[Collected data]
- - -

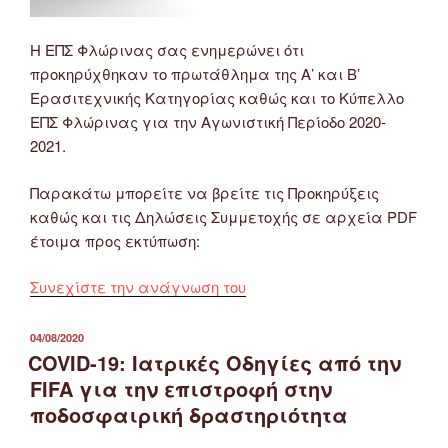
Η ΕΠΣ Φλώρινας σας ενημερώνει ότι
προκηρύχθηκαν το πρωτάθλημα της Α’ και Β’
Ερασιτεχνικής Κατηγορίας καθώς και το Κύπελλο
ΕΠΣ Φλώρινας για την Αγωνιστική Περίοδο 2020-
2021.
Παρακάτω μπορείτε να βρείτε τις Προκηρύξεις
καθώς και τις Δηλώσεις Συμμετοχής σε αρχεία PDF
έτοιμα προς εκτύπωση:
“Προκήρυξη
Συνεχίστε την ανάγνωση του
Πρωταθλήματος
Α’
ΔΗΜΟΣΙΕΎΤΗΚΕ
04/08/2020
ΣΤΙΣ
&
COVID-19: Ιατρικές Οδηγίες από την
Β’
FIFA για την επιστροφή στην
Κατηγορίας
ποδοσφαιρική δραστηριότητα
ΕΠΣ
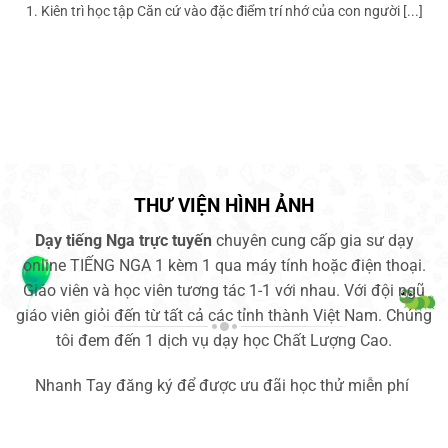
1. Kiên trì học tập Căn cứ vào đặc điểm trí nhớ của con người [...]
THƯ VIỆN HÌNH ẢNH
Dạy tiếng Nga trực tuyến
chuyên cung cấp gia sư dạy
online TIẾNG NGA 1 kèm 1 qua máy tính hoặc điện thoại.
Giáo viên và học viên tương tác 1-1 với nhau.
Với đội ngũ
giáo viên giỏi đến từ tất cả các tỉnh thành Việt Nam. Chúng
tôi đem đến 1 dịch vụ dạy học Chất Lượng Cao.
Nhanh Tay đăng ký để được ưu đãi học thử miễn phí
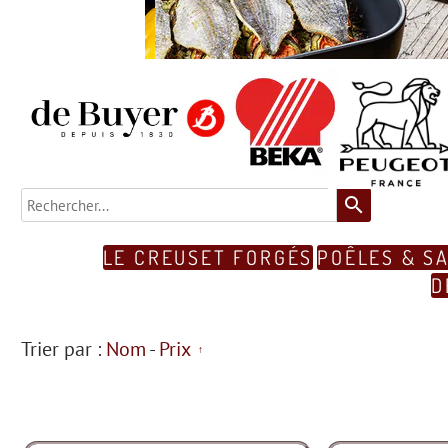
search
LE CREUSET FORGÉS
POÊLES & S
D
Trier par :
Nom
-
Prix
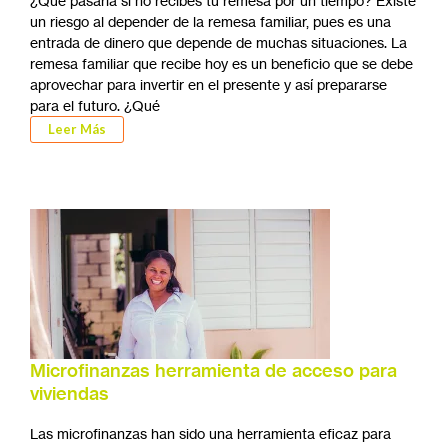
¿Qué pasaría si no recibes tu remesa por un tiempo? Existe
un riesgo al depender de la remesa familiar, pues es una
entrada de dinero que depende de muchas situaciones. La
remesa familiar que recibe hoy es un beneficio que se debe
aprovechar para invertir en el presente y así prepararse
para el futuro. ¿Qué
Leer Más
Microfinanzas herramienta de acceso para
viviendas
Las microfinanzas han sido una herramienta eficaz para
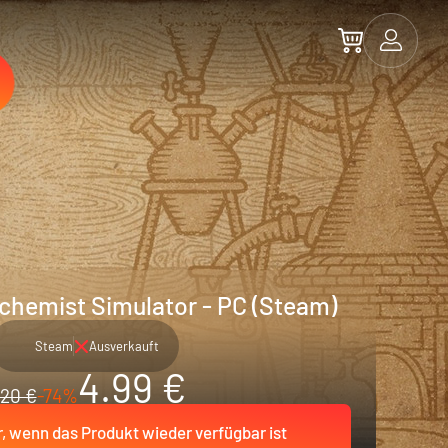
lchemist Simulator - PC (Steam)
Steam
Ausverkauft
4.99 €
20 €
-74%
r, wenn das Produkt wieder verfügbar ist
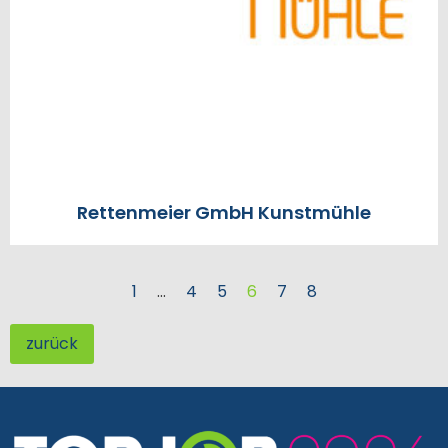
Rettenmeier GmbH Kunstmühle
1
…
4
5
6
7
8
zurück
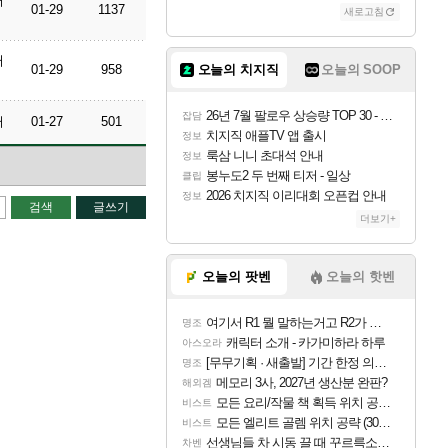
퍼
01-29
1137
새로고침
퍼
01-29
958
오늘의 치지직
오늘의 SOOP
26년 7월 팔로우 상승량 TOP 30 - 월간 치지직
잡담
러
01-27
501
치지직 애플TV 앱 출시
정보
룩삼 니니 초대석 안내
정보
봉누도2 두 번째 티저 - 일상
클립
2026 치지직 이리대회 오픈컵 안내
정보
검색
글쓰기
더보기+
오늘의 팟벤
오늘의 핫벤
여기서 R1 뭘 말하는거고 R2가 뭘말하는걸까요?
명조
캐릭터 소개 - 카가미하라 하루
아스오라
[무무기획 · 새출발] 기간 한정 의뢰 이벤트
명조
메모리 3사, 2027년 생산분 완판?
해외겜
모든 요리/작물 책 획득 위치 공략 (36개) - 미식가 도전과제
비스트
모든 엘리트 골렘 위치 공략 (30개) - 방랑 결투가
비스트
선생님들 차 시동 끌 때 꾸르륵소리나는데
차벤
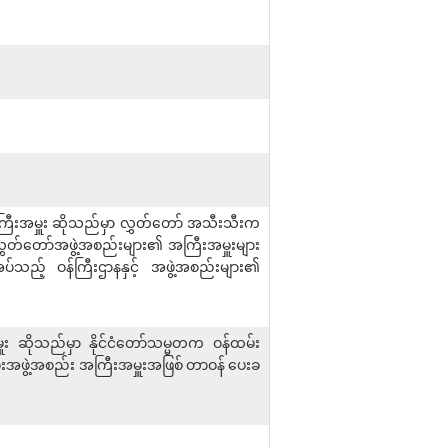
အကြီးအမှူး ဆိုသည်မှာ လွှတ်တော် အသီးသီးက
ှတ်တော်အဖွဲ့အစည်းများ၏ အကြီးအမှူးများ
့အပ်သည့် ဝန်ကြီးဌာနနှင့် အဖွဲ့အစည်းများ၏
ူး ဆိုသည်မှာ နိုင်ငံတော်သမ္မတက ဝန်ထမ်း
မ်းအဖွဲ့အစည်း အကြီးအမှူးအဖြစ် တာဝန် ပေးခ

- - -

**Work request:** Could you restate the entries word for word, skipping any pictures?

**Written answer:**
Η ΕΠΣ Φλώρινας σας ενημερώνει ότι
προκηρύχθηκαν το πρωτάθλημα της Α’ και Β’
Ερασιτεχνικής Κατηγορίας καθώς και το Κύπελλο
ΕΠΣ Φλώρινας για την Αγωνιστική Περίοδο 2020-
2021.
Παρακάτω μπορείτε να βρείτε τις Προκηρύξεις
καθώς και τις Δηλώσεις Συμμετοχής σε αρχεία PDF
έτοιμα προς εκτύπωση:
“Προκήρυξη
Συνεχίστε την ανάγνωση του
Πρωταθλήματος
Α’
ΔΗΜΟΣΙΕΎΤΗΚΕ
04/08/2020
ΣΤΙΣ
&
COVID-19: Ιατρικές Οδηγίες από την
Β’
FIFA για την επιστροφή στην
Κατηγορίας
ποδοσφαιρική δραστηριότητα
ΕΠΣ
1. Kiên trì học tập Căn cứ vào đặc điểm trí nhớ của con người [...]
THƯ VIỆN HÌNH ẢNH
Dạy tiếng Nga trực tuyến
chuyên cung cấp gia sư dạy
online TIẾNG NGA 1 kèm 1 qua máy tính hoặc điện thoại.
Giáo viên và học viên tương tác 1-1 với nhau.
Với đội ngũ
giáo viên giỏi đến từ tất cả các tỉnh thành Việt Nam. Chúng
tôi đem đến 1 dịch vụ dạy học Chất Lượng Cao.
Nhanh Tay đăng ký để được ưu đãi học thử miễn phí
search
LE CREUSET FORGÉS
POÊLES & S
D
Trier par :
Nom
-
Prix
¿Qué pasaría si no recibes tu remesa por un tiempo? Existe
un riesgo al depender de la remesa familiar, pues es una
entrada de dinero que depende de muchas situaciones. La
remesa familiar que recibe hoy es un beneficio que se debe
aprovechar para invertir en el presente y así prepararse
para el futuro. ¿Qué
Leer Más
Microfinanzas herramienta de acceso para
viviendas
Las microfinanzas han sido una herramienta eficaz para
lchemist Simulator - PC (Steam)
Steam
Ausverkauft
4.99 €
20 €
-74%
r, wenn das Produkt wieder verfügbar ist
Rettenmeier GmbH Kunstmühle
1
…
4
5
6
7
8
zurück
퍼
01-29
1137
새로고침
퍼
01-29
958
오늘의 치지직
오늘의 SOOP
26년 7월 팔로우 상승량 TOP 30 - 월간 치지직
잡담
러
01-27
501
치지직 애플TV 앱 출시
정보
룩삼 니니 초대석 안내
정보
봉누도2 두 번째 티저 - 일상
클립
2026 치지직 이리대회 오픈컵 안내
정보
검색
글쓰기
더보기+
오늘의 팟벤
오늘의 핫벤
여기서 R1 뭘 말하는거고 R2가 뭘말하는걸까요?
명조
캐릭터 소개 - 카가미하라 하루
아스오라
[무무기획 · 새출발] 기간 한정 의뢰 이벤트
명조
메모리 3사, 2027년 생산분 완판?
해외겜
모든 요리/작물 책 획득 위치 공략 (36개) - 미식가 도전과제
비스트
모든 엘리트 골렘 위치 공략 (30개) - 방랑 결투가
비스트
선생님들 차 시동 끌 때 꾸르륵소리나는데
차벤
အကြီးအမှူး ဆိုသည်မှာ လွှတ်တော် အသီးသီးက
ှတ်တော်အဖွဲ့အစည်းများ၏ အကြီးအမှူးများ
့အပ်သည့် ဝန်ကြီးဌာနနှင့် အဖွဲ့အစည်းများ၏
ူး ဆိုသည်မှာ နိုင်ငံတော်သမ္မတက ဝန်ထမ်း
မ်းအဖွဲ့အစည်း အကြီးအမှူးအဖြစ် တာဝန် ပေးခ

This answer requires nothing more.